#### [EXERCISE DETAILS]
Report how many lines in the material hold the word "баллон". No other content is required.

#### [DATASET CONTENT]
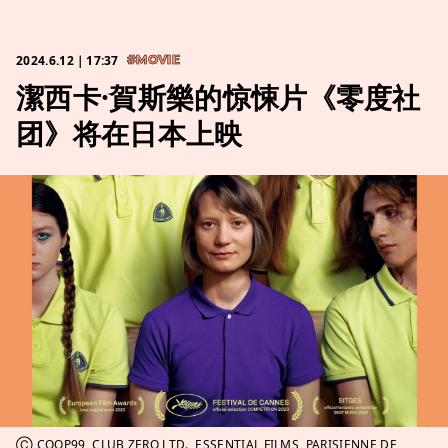
2024.6.12｜17:37
#MOVIE
潔西卡·賀斯樂的惊悚片《零度社
团》将在日本上映
Ⓒ COOP99, CLUB ZERO LTD., ESSENTIAL FILMS, PARISIENNE DE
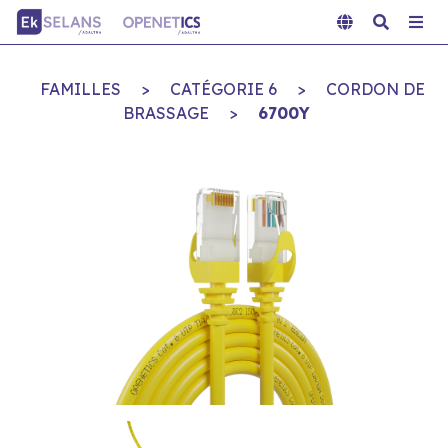
FAMILLES
>
CATÉGORIE 6
>
CORDON DE
BRASSAGE
>
6700Y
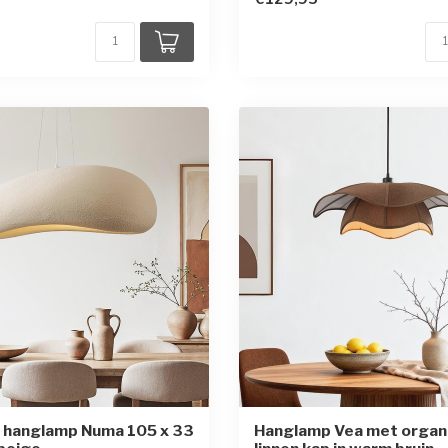
 hanglamp Numa 105 x 33
Hanglamp Vea met organ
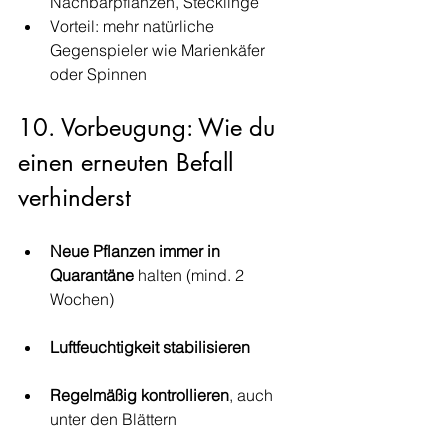
Nachbarpflanzen, Stecklinge
Vorteil: mehr natürliche 
Gegenspieler wie Marienkäfer 
oder Spinnen
10. Vorbeugung: Wie du 
einen erneuten Befall 
verhinderst
Neue Pflanzen immer in 
Quarantäne
 halten (mind. 2 
Wochen)
Luftfeuchtigkeit stabilisieren
Regelmäßig kontrollieren
, auch 
unter den Blättern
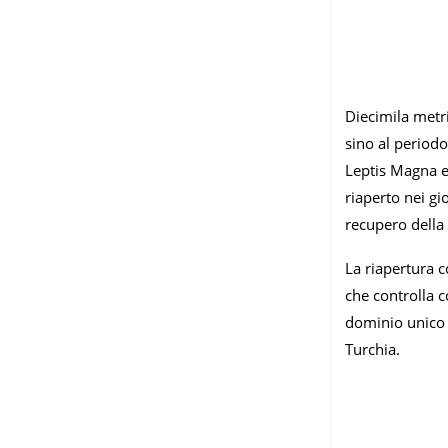
Diecimila metri
sino al periodo
Leptis Magna e 
riaperto nei gi
recupero della
La riapertura 
che controlla c
dominio unico d
Turchia.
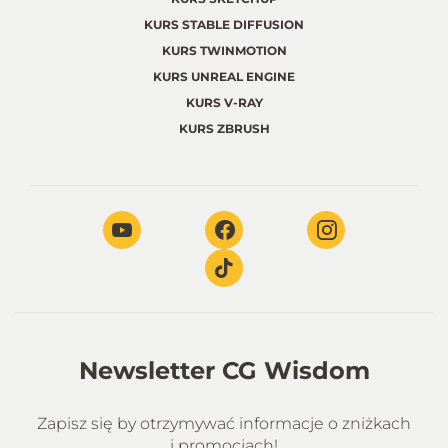
KURS STABLE DIFFUSION
KURS TWINMOTION
KURS UNREAL ENGINE
KURS V-RAY
KURS ZBRUSH
Newsletter CG Wisdom
Zapisz się by otrzymywać informacje o zniżkach
i promocjach!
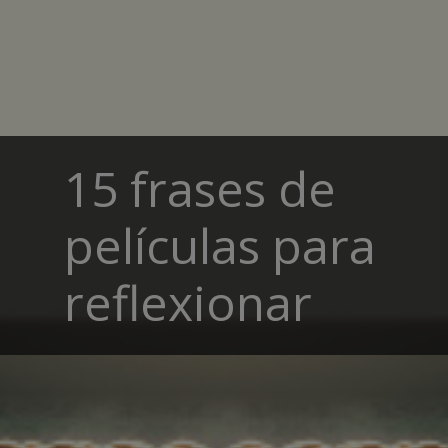
15 frases de
películas para
reflexionar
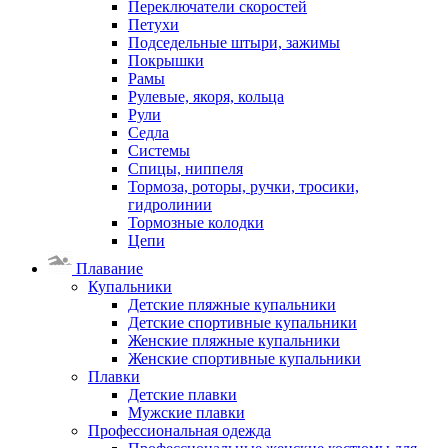
Переключатели скоростей
Петухи
Подседельные штыри, зажимы
Покрышки
Рамы
Рулевые, якоря, кольца
Рули
Седла
Системы
Спицы, ниппеля
Тормоза, роторы, ручки, тросики,
гидролинии
Тормозные колодки
Цепи
Плавание
Купальники
Детские пляжные купальники
Детские спортивные купальники
Женские пляжные купальники
Женские спортивные купальники
Плавки
Детские плавки
Мужские плавки
Профессиональная одежда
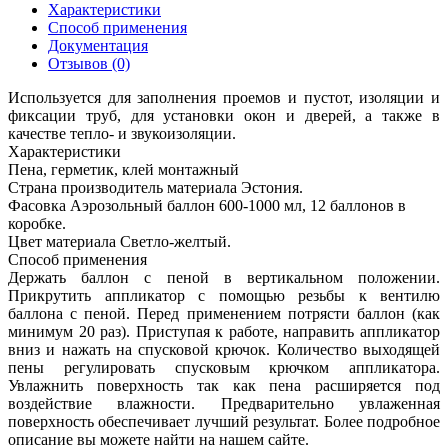
Характеристики
Способ применения
Документация
Отзывов (0)
Используется для заполнения проемов и пустот, изоляции и
фиксации труб, для установки окон и дверей, а также в
качестве тепло- и звукоизоляции.
Характеристики
Пена, герметик, клей монтажный
Страна производитель материала
Эстония.
Фасовка
Аэрозольный баллон 600-1000 мл, 12 баллонов в
коробке .
Цвет материала
Светло-желтый.
Способ применения
Держать баллон с пеной в вертикальном положении.
Прикрутить аппликатор с помощью резьбы к вентилю
баллона с пеной. Перед применением потрясти баллон (как
минимум 20 раз). Приступая к работе, направить аппликатор
вниз и нажать на спусковой крючок. Количество выходящей
пены регулировать спусковым крючком аппликатора.
Увлажнить поверхность так как пена расширяется под
воздействие влажности. Предварительно увлаженная
поверхность обеспечивает лучший результат. Более подробное
описание вы можете найти на нашем сайте.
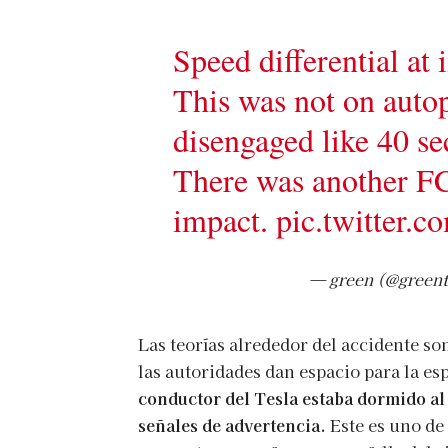
Speed differential a
This was not on autop
disengaged like 40 s
There was another FC
impact.
pic.twitter
— green (@green
Las teorías alrededor del accidente so
las autoridades dan espacio para la e
conductor del Tesla estaba dormido al
señales de advertencia.
Este es uno de 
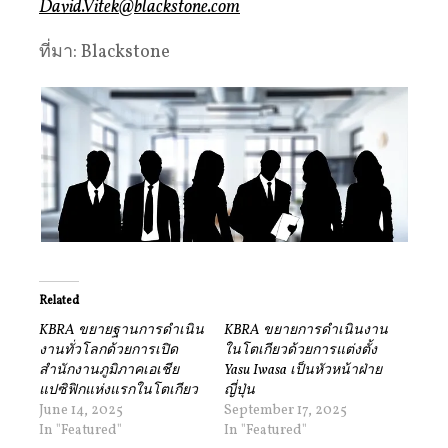
David.Vitek@blackstone.com
ที่มา: Blackstone
Related
KBRA ขยายฐานการดำเนิน
KBRA ขยายการดำเนินงาน
งานทั่วโลกด้วยการเปิด
ในโตเกียวด้วยการแต่งตั้ง
สำนักงานภูมิภาคเอเชีย
Yasu Iwasa เป็นหัวหน้าฝ่าย
แปซิฟิกแห่งแรกในโตเกียว
ญี่ปุ่น
June 14, 2025
September 17, 2025
In "Featured"
In "Featured"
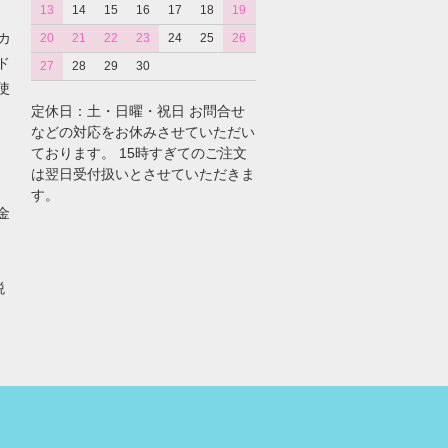
13
14
15
16
17
18
19
カ
20
21
22
23
24
25
26
ド
27
28
29
30
使
定休日：土・日曜・祝日 お問合せ
などの対応をお休みさせていただい
ております。 15時すぎてのご注文
は翌日受付扱いとさせていただきま
す。
金
税
。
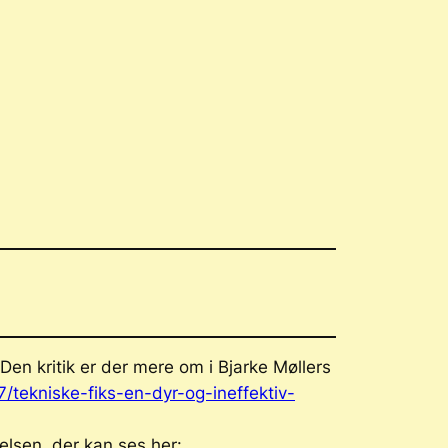
 Den kritik er der mere om i Bjarke Møllers
/tekniske-fiks-en-dyr-og-ineffektiv-
elsen, der kan ses her:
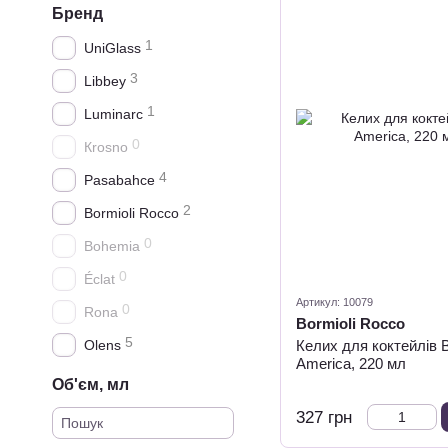
Бренд
1
UniGlass
3
Libbey
1
Luminarc
0
Кrosno
4
Pasabahce
2
Bormioli Rocco
0
Bohemia
0
Éclat
Артикул: 10079
0
Rona
Bormioli Rocco
5
Olens
Келих для коктейлів B
America, 220 мл
Об'єм, мл
327 грн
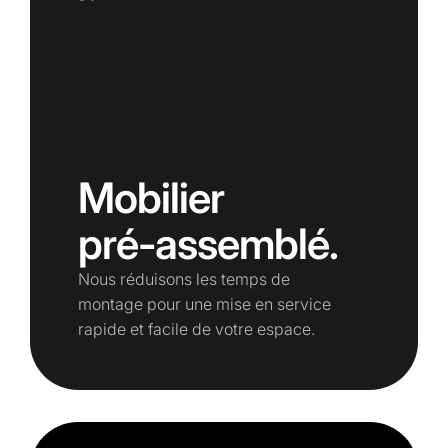
Mobilier
pré-assemblé.
Nous réduisons les temps de
montage pour une mise en service
rapide et facile de votre espace.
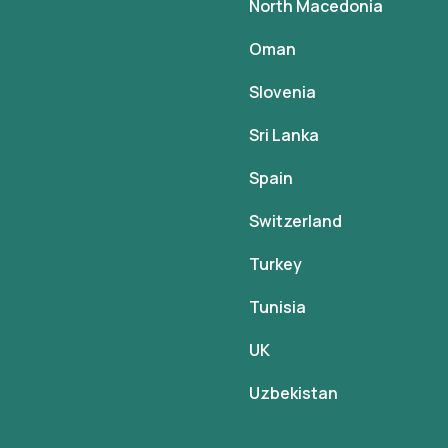
North Macedonia
Oman
Slovenia
Sri Lanka
Spain
Switzerland
Turkey
Tunisia
UK
Uzbekistan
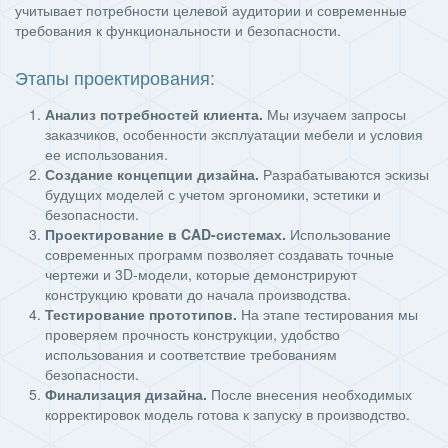
учитывает потребности целевой аудитории и современные
требования к функциональности и безопасности.
Этапы проектирования:
Анализ потребностей клиента.
Мы изучаем запросы
заказчиков, особенности эксплуатации мебели и условия
ее использования.
Создание концепции дизайна.
Разрабатываются эскизы
будущих моделей с учетом эргономики, эстетики и
безопасности.
Проектирование в CAD-системах.
Использование
современных программ позволяет создавать точные
чертежи и 3D-модели, которые демонстрируют
конструкцию кровати до начала производства.
Тестирование прототипов.
На этапе тестирования мы
проверяем прочность конструкции, удобство
использования и соответствие требованиям
безопасности.
Финализация дизайна.
После внесения необходимых
корректировок модель готова к запуску в производство.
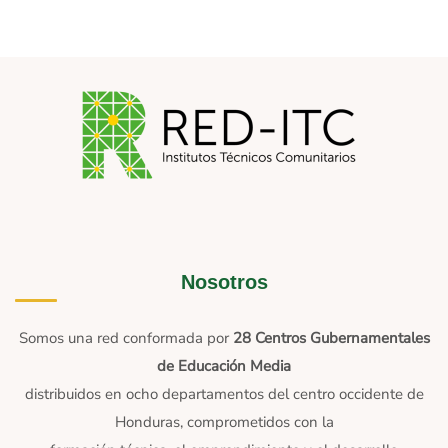
Nosotros
Somos una red conformada por
28 Centros Gubernamentales
de Educación Media
distribuidos en ocho departamentos del centro occidente de
Honduras, comprometidos con la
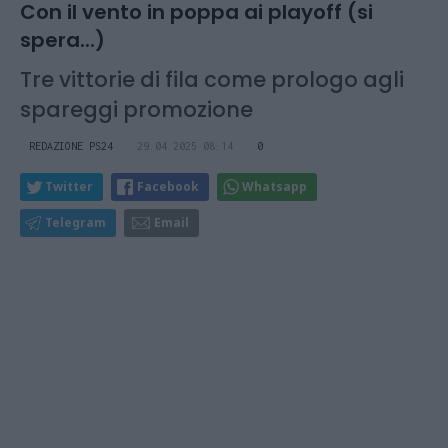
Con il vento in poppa ai playoff (si
spera...)
Tre vittorie di fila come prologo agli
spareggi promozione
REDAZIONE PS24
29.04.2025 08:14
0
Twitter
Facebook
Whatsapp
Telegram
Email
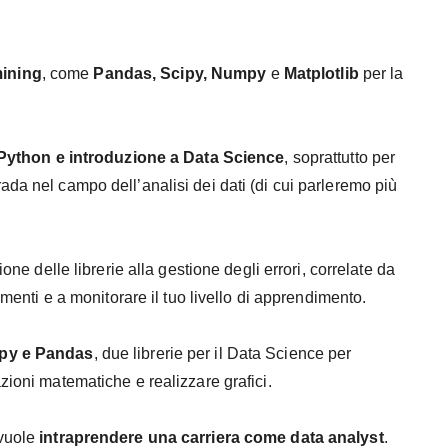
 mining
, come
Pandas, Scipy, Numpy
e
Matplotlib
per la
Python e introduzione a Data Science
, soprattutto per
rada nel campo dell’analisi dei dati (di cui parleremo più
zione delle librerie alla gestione degli errori, correlate da
omenti e a monitorare il tuo livello di apprendimento.
y e Pandas
, due librerie per il Data Science per
zioni matematiche e realizzare grafici.
 vuole
intraprendere una carriera come data analyst
.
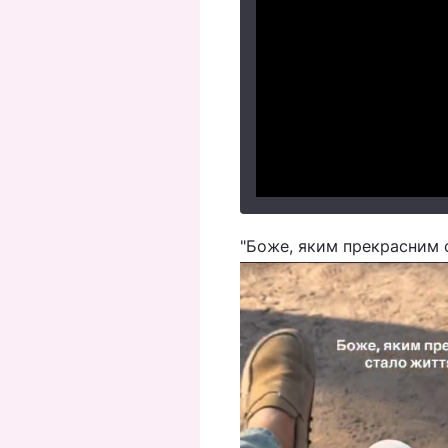
"Боже, яким прекрасним с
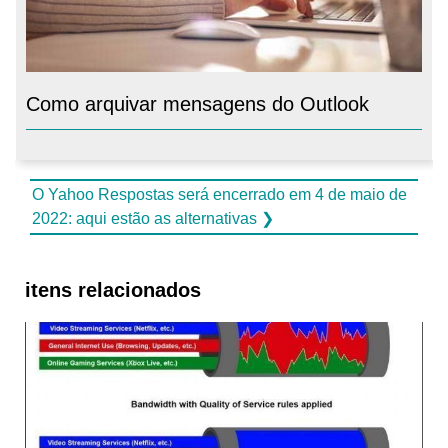
Como arquivar mensagens do Outlook
O Yahoo Respostas será encerrado em 4 de maio de
2022: aqui estão as alternativas ❯
itens relacionados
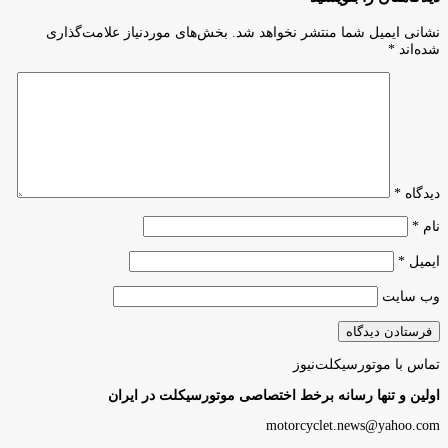
نشانی ایمیل شما منتشر نخواهد شد.
بخش‌های موردنیاز علامت‌گذاری
شده‌اند
*
دیدگاه
*
نام
*
ایمیل
*
وب‌ سایت
تماس با موتورسیکلت‌نیوز
اولین و تنها رسانه برخط اختصاصی موتورسیکلت در ایران
motorcyclet.news@yahoo.com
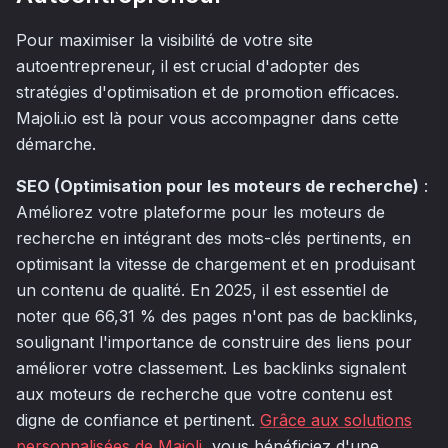
Pour maximiser la visibilité de votre site
autoentrepreneur, il est crucial d'adopter des
stratégies d'optimisation et de promotion efficaces.
Majoli.io est là pour vous accompagner dans cette
démarche.
SEO (Optimisation pour les moteurs de recherche)
:
Améliorez votre plateforme pour les moteurs de
recherche en intégrant des mots-clés pertinents, en
optimisant la vitesse de chargement et en produisant
un contenu de qualité. En 2025, il est essentiel de
noter que 66,31 % des pages n'ont pas de backlinks,
soulignant l'importance de construire des liens pour
améliorer votre classement. Les backlinks signalent
aux moteurs de recherche que votre contenu est
digne de confiance et pertinent.
Grâce aux solutions
personnalisées de Majoli
, vous bénéficiez d'une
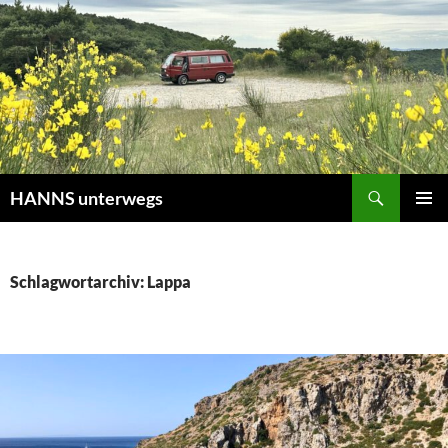
Zum
Inhalt
springen
Suchen
HANNS unterwegs
PRIMÄR
MENÜ
Schlagwortarchiv: Lappa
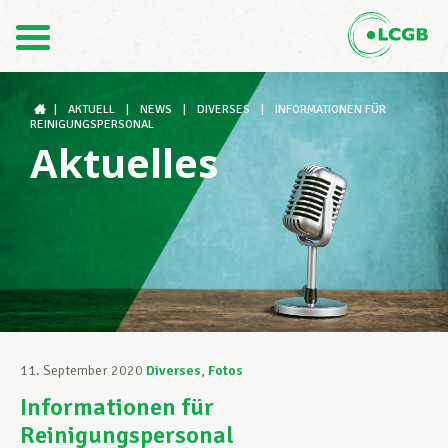
Kontakt
DE
FR
|
AKTUELL
|
NEWS
|
DIVERSES
|
INFORMATIONEN FÜR
REINIGUNGSPERSONAL
Aktuelles
Der LCGB
Gewerkschaftsstrukturen
Unterstützung im Arbeitsalltag
11. September 2020
Diverses
,
Fotos
Informationen für
Ihre Rechte
Reinigungspersonal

#### [REPLY TO THE TASK]
3